The most dramatic and rapid changes along these lines occurred in the lead-up to, and after, Shekau's public allegiance to the Islamic State in March 2015. Shekau almost completely disappeared from messaging, a major change from previous years.
Appearing in just two audio clips after the pledge, his absence - probably in adherence to Islamic State standards emphasising messaging from rank-and-file members instead of group leaders - was a striking representation of the external influence and coordination present in messaging during this stage.
This has been confirmed by Shekau's reappearances in video messaging since his August 2016 split from the Islamic State-backed faction of the movement, ostensibly once he was freed from the restrictions limiting his public presence.
While messaging has been an important aspect of Boko Haram's outreach and communication, determining the intended audience has not always been clear. Initial messages were conducted primarily in Hausa, indicating a local Nigerian, and at best regional, audience.
By 2015, nearly 90% of productions contained messaging in Arabic, signalling a more globalised outreach. Messaging in English has occurred but not as consistently, while other languages like Kanuri, Fulfulde and French have been used only occasionally.
Notably, however, the last two videos from Shekau's faction, published over the past month, have contained snippets of both French and Kanuri.
Dissemination techniques have also broadened Boko Haram's overall audience. As the graphic below shows, by 2015 the group relied almost exclusively on social media to disseminate its propaganda (primarily Twitter, Telegram and YouTube). This further extended its reach.
Given the continued use of Hausa and messaging content that focuses on local dynamics, however, it is likely that Boko Haram's intended audience has been broadened, rather than supplanted, by these shifting dynamics.

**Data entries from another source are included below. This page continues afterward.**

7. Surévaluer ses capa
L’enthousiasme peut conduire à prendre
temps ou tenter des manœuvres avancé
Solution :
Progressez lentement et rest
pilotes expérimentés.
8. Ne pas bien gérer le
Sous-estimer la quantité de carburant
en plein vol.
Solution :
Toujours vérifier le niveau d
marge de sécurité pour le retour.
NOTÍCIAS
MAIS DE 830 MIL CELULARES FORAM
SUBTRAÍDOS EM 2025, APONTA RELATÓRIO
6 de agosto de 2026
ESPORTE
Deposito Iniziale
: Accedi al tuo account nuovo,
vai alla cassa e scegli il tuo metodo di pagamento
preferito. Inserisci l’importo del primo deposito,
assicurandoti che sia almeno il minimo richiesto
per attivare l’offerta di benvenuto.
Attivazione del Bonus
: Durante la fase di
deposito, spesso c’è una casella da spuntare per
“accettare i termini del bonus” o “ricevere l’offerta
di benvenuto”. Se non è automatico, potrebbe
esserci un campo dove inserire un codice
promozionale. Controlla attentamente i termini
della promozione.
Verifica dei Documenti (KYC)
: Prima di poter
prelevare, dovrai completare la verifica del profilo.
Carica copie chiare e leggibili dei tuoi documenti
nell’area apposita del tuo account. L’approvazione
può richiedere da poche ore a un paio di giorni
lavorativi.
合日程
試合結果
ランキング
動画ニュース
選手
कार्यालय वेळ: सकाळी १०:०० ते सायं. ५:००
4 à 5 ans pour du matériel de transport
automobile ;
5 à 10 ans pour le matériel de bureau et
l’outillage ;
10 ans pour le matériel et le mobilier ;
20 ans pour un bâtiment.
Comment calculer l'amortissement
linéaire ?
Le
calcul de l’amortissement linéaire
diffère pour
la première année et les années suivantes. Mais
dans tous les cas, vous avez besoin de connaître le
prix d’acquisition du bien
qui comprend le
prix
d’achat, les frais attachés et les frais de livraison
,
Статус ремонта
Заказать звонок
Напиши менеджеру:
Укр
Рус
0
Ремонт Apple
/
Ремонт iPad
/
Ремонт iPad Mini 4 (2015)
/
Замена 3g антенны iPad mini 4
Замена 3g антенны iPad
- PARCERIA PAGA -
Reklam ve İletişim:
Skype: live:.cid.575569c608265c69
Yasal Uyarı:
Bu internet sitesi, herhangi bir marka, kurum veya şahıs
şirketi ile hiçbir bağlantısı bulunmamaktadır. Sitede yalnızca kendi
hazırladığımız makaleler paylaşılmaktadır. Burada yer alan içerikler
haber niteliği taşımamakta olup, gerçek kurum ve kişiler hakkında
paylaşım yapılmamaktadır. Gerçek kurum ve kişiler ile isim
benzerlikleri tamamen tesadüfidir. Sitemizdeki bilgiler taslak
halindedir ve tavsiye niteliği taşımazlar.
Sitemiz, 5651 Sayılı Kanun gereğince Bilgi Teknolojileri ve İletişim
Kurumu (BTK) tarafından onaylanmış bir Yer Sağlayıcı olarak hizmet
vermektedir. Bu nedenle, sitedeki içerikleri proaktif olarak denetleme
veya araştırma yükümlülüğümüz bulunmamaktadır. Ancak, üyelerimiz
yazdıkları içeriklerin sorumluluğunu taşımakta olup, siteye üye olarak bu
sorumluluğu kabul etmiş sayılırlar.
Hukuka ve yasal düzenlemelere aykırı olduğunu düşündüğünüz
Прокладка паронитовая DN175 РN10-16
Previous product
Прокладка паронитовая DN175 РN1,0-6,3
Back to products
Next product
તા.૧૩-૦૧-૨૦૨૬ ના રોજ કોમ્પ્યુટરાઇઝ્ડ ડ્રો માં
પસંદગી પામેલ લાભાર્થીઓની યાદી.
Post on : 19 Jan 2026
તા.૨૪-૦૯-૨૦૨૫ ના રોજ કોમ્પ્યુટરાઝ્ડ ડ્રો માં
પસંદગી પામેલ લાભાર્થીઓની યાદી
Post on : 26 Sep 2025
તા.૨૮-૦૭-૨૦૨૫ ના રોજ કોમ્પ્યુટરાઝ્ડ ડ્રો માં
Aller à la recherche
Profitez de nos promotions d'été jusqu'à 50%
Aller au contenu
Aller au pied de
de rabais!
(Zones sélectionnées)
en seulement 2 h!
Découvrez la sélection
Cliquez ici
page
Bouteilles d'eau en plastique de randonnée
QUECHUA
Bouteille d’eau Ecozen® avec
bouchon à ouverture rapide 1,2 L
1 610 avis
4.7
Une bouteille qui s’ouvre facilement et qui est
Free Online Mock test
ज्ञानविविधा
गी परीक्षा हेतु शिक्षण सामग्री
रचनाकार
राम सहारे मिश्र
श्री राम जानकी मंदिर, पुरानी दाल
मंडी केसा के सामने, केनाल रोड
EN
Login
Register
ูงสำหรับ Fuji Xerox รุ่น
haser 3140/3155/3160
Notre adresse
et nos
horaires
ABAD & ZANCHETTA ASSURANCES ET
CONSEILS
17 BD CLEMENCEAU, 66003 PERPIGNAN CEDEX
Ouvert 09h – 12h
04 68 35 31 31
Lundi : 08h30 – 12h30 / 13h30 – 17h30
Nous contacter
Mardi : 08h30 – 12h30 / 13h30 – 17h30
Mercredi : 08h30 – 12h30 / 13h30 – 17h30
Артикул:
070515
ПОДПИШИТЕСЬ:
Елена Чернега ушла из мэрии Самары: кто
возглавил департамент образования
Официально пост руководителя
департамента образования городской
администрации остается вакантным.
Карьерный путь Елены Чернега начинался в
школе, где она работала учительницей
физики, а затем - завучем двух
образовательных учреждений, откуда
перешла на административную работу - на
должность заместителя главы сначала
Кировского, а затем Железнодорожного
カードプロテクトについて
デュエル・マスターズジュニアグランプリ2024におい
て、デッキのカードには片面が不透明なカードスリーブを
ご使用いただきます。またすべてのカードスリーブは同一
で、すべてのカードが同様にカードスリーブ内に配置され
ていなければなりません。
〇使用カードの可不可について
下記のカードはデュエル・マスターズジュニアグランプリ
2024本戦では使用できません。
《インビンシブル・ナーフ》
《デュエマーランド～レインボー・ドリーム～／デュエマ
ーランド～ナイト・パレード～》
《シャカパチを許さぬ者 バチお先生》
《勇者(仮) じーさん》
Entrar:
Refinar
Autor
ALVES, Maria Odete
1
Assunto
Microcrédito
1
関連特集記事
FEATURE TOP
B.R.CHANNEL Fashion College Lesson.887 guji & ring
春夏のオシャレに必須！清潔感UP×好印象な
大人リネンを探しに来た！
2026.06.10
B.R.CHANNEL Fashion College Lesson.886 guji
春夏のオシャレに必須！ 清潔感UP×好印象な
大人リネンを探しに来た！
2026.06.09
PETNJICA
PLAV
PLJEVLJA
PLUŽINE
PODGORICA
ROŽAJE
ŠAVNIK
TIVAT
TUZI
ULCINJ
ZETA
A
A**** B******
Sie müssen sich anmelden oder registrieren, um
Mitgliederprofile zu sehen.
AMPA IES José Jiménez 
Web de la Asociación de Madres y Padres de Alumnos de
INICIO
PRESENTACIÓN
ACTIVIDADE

While the impact of Boko Haram's messaging is uncertain, the group's continuing emphasis on disseminating its narrative publicly indicates that it must benefit them somehow.
Recruitment is ostensibly one reason to conduct such public awareness, and a key conclusion of the ISS report is that further research should be undertaken to investigate the links between Boko Haram messaging and prospective recruitment into the group.
Overall, Boko Haram messaging provides a window into a group that otherwise remains largely enigmatic and obscure. Messaging can expose important insights beyond simply serving as a propaganda tool. It should be closely monitored to track the strategy and drivers of violence behind this little-understood group.